UNITED STATES DISTRICT COURT EASTERN DISTRICT OF MISSOURI NORTHERN DIVISION
Apr 5, 2021
Case No. 2:20-cv-10-SPM (E.D. Mo. Apr. 5, 2021)

Opinion

Case No. 2:20-cv-10-SPM

04-05-2021

CHARLES L. GOODSON, Plaintiff, v. OLIVIA ORF, et al., Defendants.


MEMORANDUM AND ORDER

This closed case is before the Court on a letter, dated March 24, 2021, filed by self-represented Plaintiff Charles L. Goodson, an inmate at the Jefferson City Correctional Center. ECF No. 13. The letter states in relevant part:

I would like to know if the Court would grant a motion to amend my complaint or grant a motion for reconsideration or would it be possible to still appeal my compl[ai]nt[?]
Id. at 1. To the extent Plaintiff intended to file a motion to amend or motion for reconsideration, such requests will be denied.

Background

On February 26, 2020, Plaintiff filed this action pursuant to 42 U.S.C. § 1983 against Olivia Orf, an employee of Corizon, and Damian Austin, Alan Earls, James H., and Stanley Jansen, employees of the Northeast Correctional Center ("NCC"). Plaintiff alleged that while he was incarcerated at NCC he submitted a urine sample and was subsequently issued a conduct violation for assault and sexual misconduct after defendants Orf and Austin accused him of submitting a sample containing semen. Plaintiff alleged he was placed on a meal loaf diet for 72 hours as punishment. Plaintiff stated his urinalysis reflected a negative test result for semen and a positive test result for an infection. Plaintiff alleged his constitutional rights were violated because he was issued a false conduct violation and placed on an alternative meal loaf regimen.
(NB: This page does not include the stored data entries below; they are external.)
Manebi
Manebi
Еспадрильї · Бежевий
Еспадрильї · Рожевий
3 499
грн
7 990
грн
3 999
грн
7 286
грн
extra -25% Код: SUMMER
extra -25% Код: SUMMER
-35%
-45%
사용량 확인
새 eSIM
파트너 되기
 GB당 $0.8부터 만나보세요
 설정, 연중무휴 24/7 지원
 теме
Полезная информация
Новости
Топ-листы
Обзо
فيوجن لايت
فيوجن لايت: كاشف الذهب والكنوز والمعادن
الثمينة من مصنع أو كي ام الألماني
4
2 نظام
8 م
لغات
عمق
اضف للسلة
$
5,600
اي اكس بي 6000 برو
On May 7, 2020, the Court reviewed and dismissed his complaint pursuant to 28 U.S.C. § 1915(e)(2)(B) for failure to state a claim upon which relief could be granted. ECF Nos. 9, 10. The Court found Plaintiff did not allege a constitutional violation because his claims were not actionable under 42 U.S.C. § 1983. See ECF No. 9 at 4-8 (citing Lott v. Roper, 2006 WL 2038635, *3 (E.D. Mo. July 19, 2006) ("Because plaintiff has no liberty interest to be free from placement on meal loaf, his due process claim fails as a matter of law."); Hamm v. DeKalb Cnty., 774 F.2d 1567, 1575 (11th Cir. 1985) (mere dissatisfaction with the variety, portion size or savor of his prison diet is insufficient to state a claim); Sprouse v. Babcock, 870 F.2d 450, 452 (8th Cir. 1989) (claim of falsity of the charges "standing alone" did not state constitutional claims unless "linked to a retaliation claim")).
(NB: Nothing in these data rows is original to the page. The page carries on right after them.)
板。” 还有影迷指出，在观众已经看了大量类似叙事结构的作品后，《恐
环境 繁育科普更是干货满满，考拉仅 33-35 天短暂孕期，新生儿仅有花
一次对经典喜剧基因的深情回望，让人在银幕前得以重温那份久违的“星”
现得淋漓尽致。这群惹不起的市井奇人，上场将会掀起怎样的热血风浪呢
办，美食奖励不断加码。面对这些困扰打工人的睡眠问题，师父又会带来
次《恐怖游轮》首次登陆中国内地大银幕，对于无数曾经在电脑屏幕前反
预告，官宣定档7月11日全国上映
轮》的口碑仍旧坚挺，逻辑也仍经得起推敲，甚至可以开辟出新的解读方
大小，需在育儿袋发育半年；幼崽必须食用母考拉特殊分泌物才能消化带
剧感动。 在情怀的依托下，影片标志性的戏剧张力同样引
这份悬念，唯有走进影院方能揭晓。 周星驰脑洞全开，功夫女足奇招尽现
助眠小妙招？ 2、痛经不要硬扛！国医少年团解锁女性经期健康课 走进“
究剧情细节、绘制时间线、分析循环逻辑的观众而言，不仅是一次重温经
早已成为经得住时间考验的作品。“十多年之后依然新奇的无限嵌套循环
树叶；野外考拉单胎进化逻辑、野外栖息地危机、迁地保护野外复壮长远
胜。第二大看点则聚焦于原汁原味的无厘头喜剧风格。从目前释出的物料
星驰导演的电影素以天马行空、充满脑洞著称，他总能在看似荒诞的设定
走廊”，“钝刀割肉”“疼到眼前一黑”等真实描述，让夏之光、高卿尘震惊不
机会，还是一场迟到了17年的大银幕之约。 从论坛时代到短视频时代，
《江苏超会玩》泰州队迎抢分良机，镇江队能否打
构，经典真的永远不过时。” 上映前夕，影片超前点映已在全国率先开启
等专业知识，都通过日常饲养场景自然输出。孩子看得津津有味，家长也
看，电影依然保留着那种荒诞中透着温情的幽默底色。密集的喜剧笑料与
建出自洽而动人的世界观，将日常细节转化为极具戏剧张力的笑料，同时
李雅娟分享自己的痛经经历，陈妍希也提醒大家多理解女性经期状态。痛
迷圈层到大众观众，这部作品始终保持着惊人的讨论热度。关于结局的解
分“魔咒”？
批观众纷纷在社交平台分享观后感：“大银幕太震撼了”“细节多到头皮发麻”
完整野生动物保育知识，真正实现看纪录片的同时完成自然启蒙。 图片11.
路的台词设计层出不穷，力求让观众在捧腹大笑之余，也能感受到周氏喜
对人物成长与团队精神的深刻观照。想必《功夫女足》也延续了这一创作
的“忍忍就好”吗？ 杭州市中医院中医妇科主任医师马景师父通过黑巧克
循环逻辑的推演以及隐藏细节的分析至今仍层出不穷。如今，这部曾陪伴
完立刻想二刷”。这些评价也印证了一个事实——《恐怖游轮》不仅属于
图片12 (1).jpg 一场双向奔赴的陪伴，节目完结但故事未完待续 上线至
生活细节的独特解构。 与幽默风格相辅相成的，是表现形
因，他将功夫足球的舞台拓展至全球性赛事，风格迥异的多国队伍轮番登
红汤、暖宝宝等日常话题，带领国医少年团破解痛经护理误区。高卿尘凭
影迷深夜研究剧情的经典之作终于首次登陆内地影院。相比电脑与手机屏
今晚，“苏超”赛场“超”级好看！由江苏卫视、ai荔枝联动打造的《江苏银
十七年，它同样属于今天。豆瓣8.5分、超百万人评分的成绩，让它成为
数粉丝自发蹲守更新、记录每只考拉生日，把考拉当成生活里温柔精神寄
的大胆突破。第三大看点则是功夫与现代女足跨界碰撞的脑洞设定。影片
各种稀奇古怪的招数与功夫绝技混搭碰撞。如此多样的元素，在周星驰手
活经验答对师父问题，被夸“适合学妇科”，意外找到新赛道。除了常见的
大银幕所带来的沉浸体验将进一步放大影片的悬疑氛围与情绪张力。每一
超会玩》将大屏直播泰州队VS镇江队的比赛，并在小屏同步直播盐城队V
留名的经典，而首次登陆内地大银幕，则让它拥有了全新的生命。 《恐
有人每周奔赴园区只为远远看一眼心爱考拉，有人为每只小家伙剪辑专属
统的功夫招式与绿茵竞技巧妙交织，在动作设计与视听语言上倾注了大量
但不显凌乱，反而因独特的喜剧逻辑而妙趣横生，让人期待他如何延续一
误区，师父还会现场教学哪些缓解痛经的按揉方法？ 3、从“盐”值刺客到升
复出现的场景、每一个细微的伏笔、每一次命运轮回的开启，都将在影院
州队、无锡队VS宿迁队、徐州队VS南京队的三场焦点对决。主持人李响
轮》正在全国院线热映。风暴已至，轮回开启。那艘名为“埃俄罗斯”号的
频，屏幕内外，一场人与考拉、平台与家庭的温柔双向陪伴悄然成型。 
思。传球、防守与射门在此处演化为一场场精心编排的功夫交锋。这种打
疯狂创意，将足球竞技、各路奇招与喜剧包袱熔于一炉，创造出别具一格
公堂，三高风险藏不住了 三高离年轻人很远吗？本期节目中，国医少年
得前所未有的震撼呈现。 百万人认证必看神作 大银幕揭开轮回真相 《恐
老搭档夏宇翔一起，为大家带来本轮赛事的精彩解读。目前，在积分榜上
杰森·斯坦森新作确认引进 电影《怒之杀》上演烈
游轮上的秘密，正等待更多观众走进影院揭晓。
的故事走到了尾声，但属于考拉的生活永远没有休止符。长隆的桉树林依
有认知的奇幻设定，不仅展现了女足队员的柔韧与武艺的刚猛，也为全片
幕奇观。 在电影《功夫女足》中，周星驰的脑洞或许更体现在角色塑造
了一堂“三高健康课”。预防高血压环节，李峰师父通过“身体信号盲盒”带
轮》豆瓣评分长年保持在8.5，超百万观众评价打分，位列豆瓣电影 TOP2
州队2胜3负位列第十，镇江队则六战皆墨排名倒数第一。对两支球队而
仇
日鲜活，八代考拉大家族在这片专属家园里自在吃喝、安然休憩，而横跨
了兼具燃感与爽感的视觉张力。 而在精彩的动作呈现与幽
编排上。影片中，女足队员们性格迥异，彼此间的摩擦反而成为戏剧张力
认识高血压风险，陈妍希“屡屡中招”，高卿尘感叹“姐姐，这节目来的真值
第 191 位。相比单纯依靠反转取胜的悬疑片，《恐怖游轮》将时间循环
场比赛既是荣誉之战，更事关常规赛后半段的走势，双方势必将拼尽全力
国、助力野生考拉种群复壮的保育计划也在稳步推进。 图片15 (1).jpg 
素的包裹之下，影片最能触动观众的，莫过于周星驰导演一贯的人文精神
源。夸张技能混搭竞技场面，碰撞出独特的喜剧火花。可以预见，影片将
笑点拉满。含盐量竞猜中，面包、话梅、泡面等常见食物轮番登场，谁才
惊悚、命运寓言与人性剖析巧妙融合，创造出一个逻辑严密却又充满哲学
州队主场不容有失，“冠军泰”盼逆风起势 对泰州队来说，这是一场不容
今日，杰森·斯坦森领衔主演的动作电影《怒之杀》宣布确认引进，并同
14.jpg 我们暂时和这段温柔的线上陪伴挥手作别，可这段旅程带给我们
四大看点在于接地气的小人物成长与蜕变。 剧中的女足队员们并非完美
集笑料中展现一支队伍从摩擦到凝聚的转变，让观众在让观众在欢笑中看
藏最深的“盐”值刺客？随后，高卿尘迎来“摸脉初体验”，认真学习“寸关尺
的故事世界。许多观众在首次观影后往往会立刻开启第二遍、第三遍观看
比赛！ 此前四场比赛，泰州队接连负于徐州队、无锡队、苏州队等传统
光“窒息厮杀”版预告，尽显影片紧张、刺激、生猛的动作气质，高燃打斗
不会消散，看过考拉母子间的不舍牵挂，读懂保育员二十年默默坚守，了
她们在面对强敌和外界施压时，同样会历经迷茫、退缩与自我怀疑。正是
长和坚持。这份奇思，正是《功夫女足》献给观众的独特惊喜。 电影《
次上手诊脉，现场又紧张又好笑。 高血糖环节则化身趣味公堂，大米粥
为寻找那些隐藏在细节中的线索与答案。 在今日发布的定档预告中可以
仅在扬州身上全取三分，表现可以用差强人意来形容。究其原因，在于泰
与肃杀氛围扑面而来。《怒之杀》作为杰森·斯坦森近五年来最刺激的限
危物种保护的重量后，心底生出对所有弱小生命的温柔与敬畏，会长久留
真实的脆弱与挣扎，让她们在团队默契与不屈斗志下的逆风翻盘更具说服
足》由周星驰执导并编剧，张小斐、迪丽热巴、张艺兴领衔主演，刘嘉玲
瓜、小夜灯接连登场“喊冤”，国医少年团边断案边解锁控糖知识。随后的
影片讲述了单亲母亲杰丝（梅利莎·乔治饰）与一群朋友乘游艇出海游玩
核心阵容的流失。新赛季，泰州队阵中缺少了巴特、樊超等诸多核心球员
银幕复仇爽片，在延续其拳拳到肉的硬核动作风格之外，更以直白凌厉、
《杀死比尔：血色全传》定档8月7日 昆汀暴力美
Approximately ten months after the Court dismissed this action, Plaintiff submitted the instant handwritten letter, dated March 24, 2021, asking the Court to either grant a motion to amend his complaint or a motion for reconsideration. In the alternative, Plaintiff asks if he can file an appeal. ECF No. 13. The letter provides no argument or basis for why a motion to amend or motion for reconsideration should be granted.

Discussion

After liberally construing and carefully reviewing the letter filed by self-represented Plaintiff in this closed case, the Court will construe it as attempt to amend the complaint and a request for the Court to reconsider its final judgment.

A. Motion to Amend

To the extent Plaintiff's letter is intended to be a motion to amend his complaint, such a request will be denied. Although a district court "should freely give leave [to amend] when justice so requires, Fed. R. Civ. P. 15(a)(2), plaintiffs do not enjoy an absolute or automatic right to amend" a complaint. United States ex rel. Roop v. Hypoguard USA, Inc., 559 F.3d 818, 822 (8th Cir. 2009) (internal quotation omitted). Moreover, "interests of finality dictate that leave to amend should be less freely available after a final order has been entered." Id. at 823; see also In re Medtronic, Inc., Sprint Fidelis Leads Prods. Liab. Litig., 623 F.3d 1200, 1208 (8th Cir. 2010) ("Post-dismissal motions to amend are disfavored."). Moreover, to preserve the right to amend the complaint, "a party must submit the proposed amendment along with its motion." Clayton v. White Hall School Dist., 778 F.2d 457, 460 (8th Cir. 1985) (internal citation omitted); see also Case Management/Electronic Case Filing Procedures Manual, Sec. II.B.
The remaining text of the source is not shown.